US Defense Secretary said on Thursday that Islamic State militants could possibly pose an even bigger threat to the United States than Al-Qaeda, and pledged efforts to weaken the group would continue.
Speaking at a press conference at the Pentagon, Hagel also said that potential airstrikes in Syria are on the table, and defended the unsuccessful attempt by American Special Forces to rescue murdered photojournalist James Foley and other Western hostages.
"[Islamic State militants] are an imminent threat to every interest we have, whether it's in Iraq or anywhere else,” he said, as quoted by Reuters.
Responding to a question on whether or not the extremists are a threat on the scale of Al-Qaeda, which carried out the September 11, 2001 attacks on the World Trade Center, Hagel noted that "ISIL is as sophisticated and well-funded as any group that we have seen."
"They're beyond just a terrorist group. They marry ideology, a sophistication of strategic and tactical military prowess. They are tremendously well-funded. Oh, this is beyond anything that we've seen. So we must prepare for everything," he added.
The comments come in the wake of a graphic video released by Islamic State earlier this week, which showed a masked, English-speaking man beheading Foley and threatening to murder another one if President Barack Obama did not halt his renewed airstrike campaign in Iraq. The individual is thought to be British born, and a member of a trio of hostage caretakers known by the group as ‘The Beatles,’ in reference to their shared UK nationality.
The militant Sunni group IS represents an extreme take on Islam, and began increasing its strength as civil war raged through Syria over the last three years. When the group initiated its campaign in Iraq, it was able to quickly take over territory in the western and northern parts of the country, in part thanks to the toleration of Sunni communities disaffected with the Shia-led government in Baghdad.
Its brutal tactics began making headlines around the world as it targeted religious and ethnic minorities, threatening them with death if they did not convert to their own brand of Islam. When militants forced tens of thousands of people up a mountain in order to avoid death, the US reacted by renewing humanitarian and military action in Iraq. At the press conference Thursday, Hagel said this effort has been effective so far.
"American air strikes and American arms and assistance helped Iraqi and Kurdish forces blunt ISIL's advance around Arbil, where American diplomats and troops are working, and help the Iraqis retake and hold-Mosul dam," he said.
At the same time, however, General Martin Dempsey, the chairman of the US Joint Chiefs of Staff, cautioned that the Islamic State could not be defeated without international efforts aimed at its base in Syria.
"This is an organization that has an apocalyptic, end-of-days strategic vision that will eventually have to be defeated," he said, according to the Huffington Post. "Can they be defeated without addressing that part of the organization that resides in Syria? The answer is no."
Meanwhile, the Global Post published the letter sent by IS to Foley’s family about one week before his death.
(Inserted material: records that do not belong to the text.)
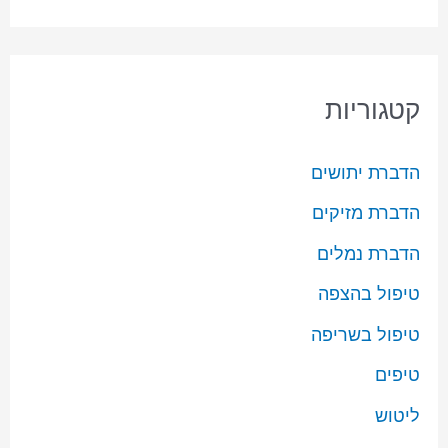
קטגוריות
הדברת יתושים
הדברת מזיקים
הדברת נמלים
טיפול בהצפה
טיפול בשריפה
טיפים
ליטוש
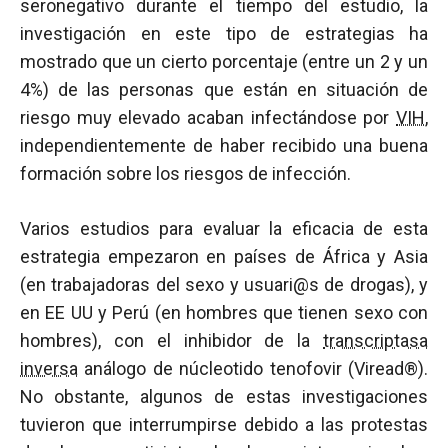
seronegativo durante el tiempo del estudio, la
investigación en este tipo de estrategias ha
mostrado que un cierto porcentaje (entre un 2 y un
4%) de las personas que están en situación de
riesgo muy elevado acaban infectándose por
VIH
,
independientemente de haber recibido una buena
formación sobre los riesgos de infección.
Varios estudios para evaluar la eficacia de esta
estrategia empezaron en países de África y Asia
(en trabajadoras del sexo y usuari@s de drogas), y
en EE UU y Perú (en hombres que tienen sexo con
hombres), con el inhibidor de la
transcriptasa
inversa
análogo de núcleotido tenofovir (Viread®).
No obstante, algunos de estas investigaciones
tuvieron que interrumpirse debido a las protestas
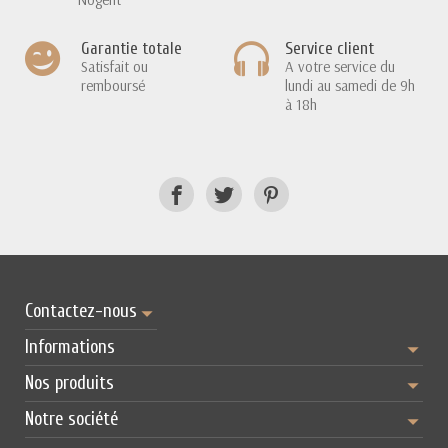
Garantie totale
Service client
Satisfait ou
A votre service du
remboursé
lundi au samedi de 9h
à 18h
Contactez-nous
Informations
Nos produits
Notre société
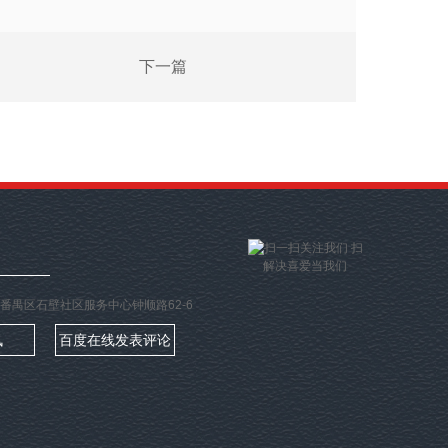
下一篇
扫
解决喜爱当我们
地址：番禺区石壁社区服务中心钟顺路62-6
讯
百度在线发表评论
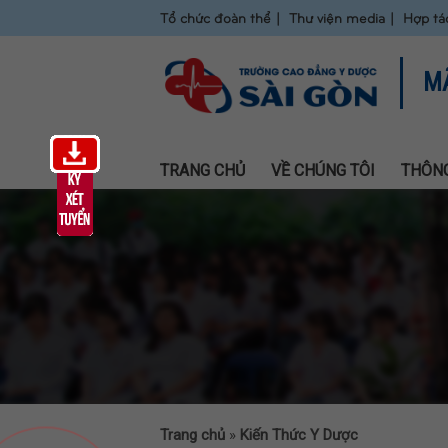
Tổ chức đoàn thể
Thư viện media
Hợp tá
M
TRANG CHỦ
VỀ CHÚNG TÔI
THÔNG
Trang chủ
»
Kiến Thức Y Dược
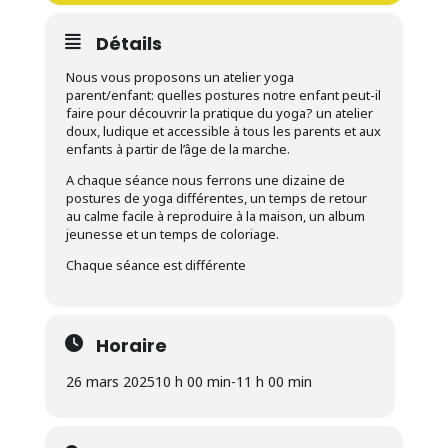
Détails
Nous vous proposons un atelier yoga
parent/enfant: quelles postures notre enfant peut-il
faire pour découvrir la pratique du yoga? un atelier
doux, ludique et accessible à tous les parents et aux
enfants à partir de l’âge de la marche.
A chaque séance nous ferrons une dizaine de
postures de yoga différentes, un temps de retour
au calme facile à reproduire à la maison, un album
jeunesse et un temps de coloriage.
Chaque séance est différente
Horaire
26 mars 2025
10 h 00 min
-
11 h 00 min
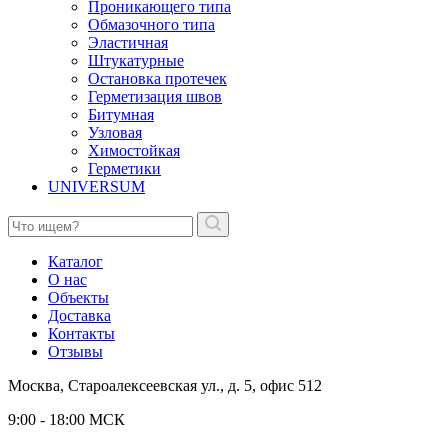
Проникающего типа
Обмазочного типа
Эластичная
Штукатурные
Остановка протечек
Герметизация швов
Битумная
Узловая
Химостойкая
Герметики
UNIVERSUM
Каталог
О нас
Объекты
Доставка
Контакты
Отзывы
Москва, Староалексеевская ул., д. 5, офис 512
9:00 - 18:00 МСК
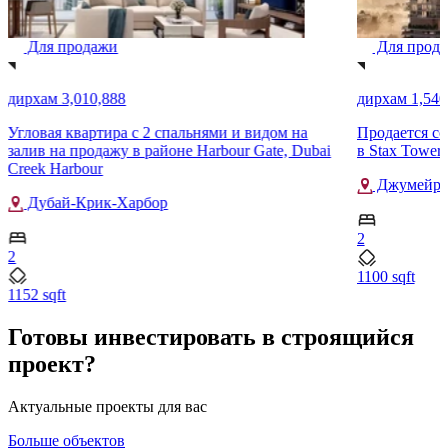
Для продажи
Для прод
дирхам 3,010,888
дирхам 1,540
Угловая квартира с 2 спальнями и видом на
Продается со
залив на продажу в районе Harbour Gate, Dubai
в Stax Tower B
Creek Harbour
Джумейра 
Дубай-Крик-Харбор
2
2
1100 sqft
1152 sqft
Готовы инвестировать в строящийся
проект?
Актуальные проекты для вас
Больше объектов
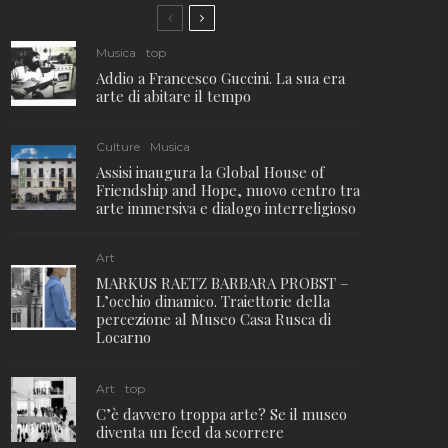
Musica
top
Addio a Francesco Guccini. La sua era
arte di abitare il tempo
Culture
Musica
Assisi inaugura la Global House of
Friendship and Hope, nuovo centro tra
arte immersiva e dialogo interreligioso
Art
MARKUS RAETZ BARBARA PROBST –
L’occhio dinamico. Traiettorie della
percezione al Museo Casa Rusca di
Locarno
Art
top
C’è davvero troppa arte? Se il museo
diventa un feed da scorrere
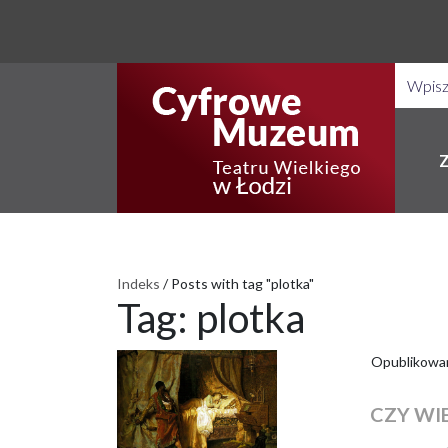
Indeks
/
Posts with tag "plotka"
Tag:
plotka
Opublikowa
CZY WI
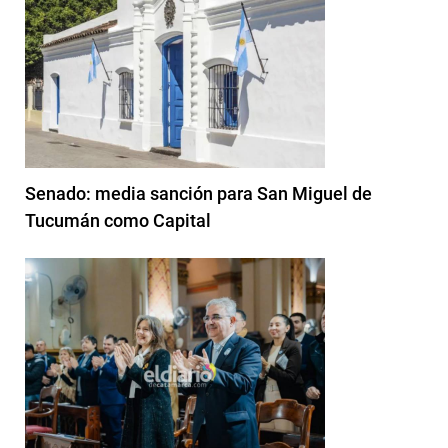
Senado: media sanción para San Miguel de
Tucumán como Capital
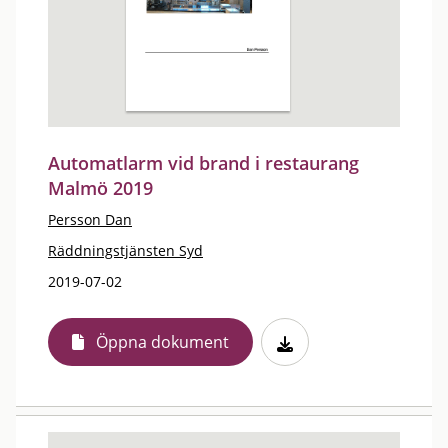
Automatlarm vid brand i restaurang
Malmö 2019
Persson Dan
Räddningstjänsten Syd
2019-07-02
Öppna dokument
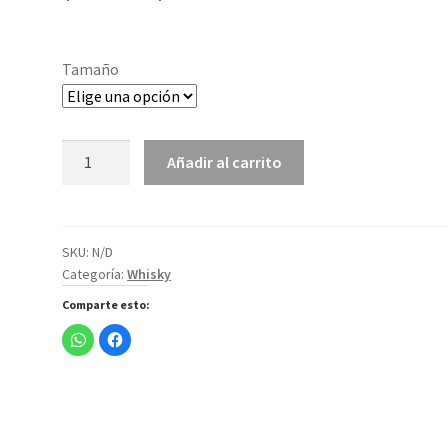
Tamaño
Baileys
Añadir al carrito
crema
de
wisky
cantidad
SKU:
N/D
Categoría:
Whisky
Comparte esto:
H
H
a
a
z
z
c
c
l
l
i
i
c
c
p
p
a
a
r
r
In the letter, the group called its hostages “the scum of [US] society,” and said it would execute Foley “as a direct result” of American “transgressions” in Iraq.
The letter states that the Foley family was given “many chances to negotiate” his release, but the Post disputed this statement, saying the journalist was missing for more than a year before IS even made its initial contact with the family. After demanding about $132 million, it did not send another message until August 12, just one day before the video of Foley’s murder was released.
As RT reported previously, US and UK intelligence agencies are working on identifying Foley’s killer, with British Prime Minister David Cameron already admitting on Thursday that the individual seen in the video appeared to be British. One of the IS member’s former hostages claimed his name was “John,” saying he is a key negotiator for the militants and is “intelligent, educated and a devout believer in radical Islamic teachings.”